▸ **Work to be completed**
Repeat the data exactly, with every line included.

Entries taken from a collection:
<<<<
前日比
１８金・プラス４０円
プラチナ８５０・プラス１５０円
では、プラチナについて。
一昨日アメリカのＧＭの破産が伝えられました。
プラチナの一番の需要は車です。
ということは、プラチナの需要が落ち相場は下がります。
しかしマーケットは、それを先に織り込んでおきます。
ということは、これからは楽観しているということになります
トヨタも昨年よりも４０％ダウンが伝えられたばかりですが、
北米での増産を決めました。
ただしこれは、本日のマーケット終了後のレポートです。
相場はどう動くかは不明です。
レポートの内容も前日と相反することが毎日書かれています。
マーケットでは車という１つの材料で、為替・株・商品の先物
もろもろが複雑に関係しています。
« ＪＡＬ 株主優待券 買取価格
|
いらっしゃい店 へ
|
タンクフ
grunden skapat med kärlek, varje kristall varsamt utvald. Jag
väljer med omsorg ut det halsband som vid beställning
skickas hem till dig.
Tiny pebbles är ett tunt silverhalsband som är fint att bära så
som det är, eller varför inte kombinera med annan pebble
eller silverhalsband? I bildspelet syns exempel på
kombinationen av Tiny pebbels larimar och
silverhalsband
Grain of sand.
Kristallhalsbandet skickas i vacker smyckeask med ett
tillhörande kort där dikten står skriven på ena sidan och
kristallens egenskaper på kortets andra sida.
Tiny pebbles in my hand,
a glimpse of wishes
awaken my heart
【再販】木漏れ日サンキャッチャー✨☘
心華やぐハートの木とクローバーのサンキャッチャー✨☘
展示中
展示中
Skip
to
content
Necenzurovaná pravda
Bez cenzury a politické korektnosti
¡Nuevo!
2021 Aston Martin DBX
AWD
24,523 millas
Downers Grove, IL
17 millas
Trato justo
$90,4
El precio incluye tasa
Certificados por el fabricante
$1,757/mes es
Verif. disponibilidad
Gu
>>>>
▸ **Solved exercise**
前日比
１８金・プラス４０円
プラチナ８５０・プラス１５０円
では、プラチナについて。
一昨日アメリカのＧＭの破産が伝えられました。
プラチナの一番の需要は車です。
ということは、プラチナの需要が落ち相場は下がります。
しかしマーケットは、それを先に織り込んでおきます。
ということは、これからは楽観しているということになります
トヨタも昨年よりも４０％ダウンが伝えられたばかりですが、
北米での増産を決めました。
ただしこれは、本日のマーケット終了後のレポートです。
相場はどう動くかは不明です。
レポートの内容も前日と相反することが毎日書かれています。
マーケットでは車という１つの材料で、為替・株・商品の先物
もろもろが複雑に関係しています。
« ＪＡＬ 株主優待券 買取価格
|
いらっしゃい店 へ
|
タンクフ
grunden skapat med kärlek, varje kristall varsamt utvald. Jag
väljer med omsorg ut det halsband som vid beställning
skickas hem till dig.
Tiny pebbles är ett tunt silverhalsband som är fint att bära så
som det är, eller varför inte kombinera med annan pebble
eller silverhalsband? I bildspelet syns exempel på
kombinationen av Tiny pebbels larimar och
silverhalsband
Grain of sand.
Kristallhalsbandet skickas i vacker smyckeask med ett
tillhörande kort där dikten står skriven på ena sidan och
kristallens egenskaper på kortets andra sida.
Tiny pebbles in my hand,
a glimpse of wishes
awaken my heart
【再販】木漏れ日サンキャッチャー✨☘
心華やぐハートの木とクローバーのサンキャッチャー✨☘
展示中
展示中
Skip
to
content
Necenzurovaná pravda
Bez cenzury a politické korektnosti
¡Nuevo!
2021 Aston Martin DBX
AWD
24,523 millas
Downers Grove, IL
17 millas
Trato justo
$90,4
El precio incluye tasa
Certificados por el fabricante
$1,757/mes es
Verif. disponibilidad
Gu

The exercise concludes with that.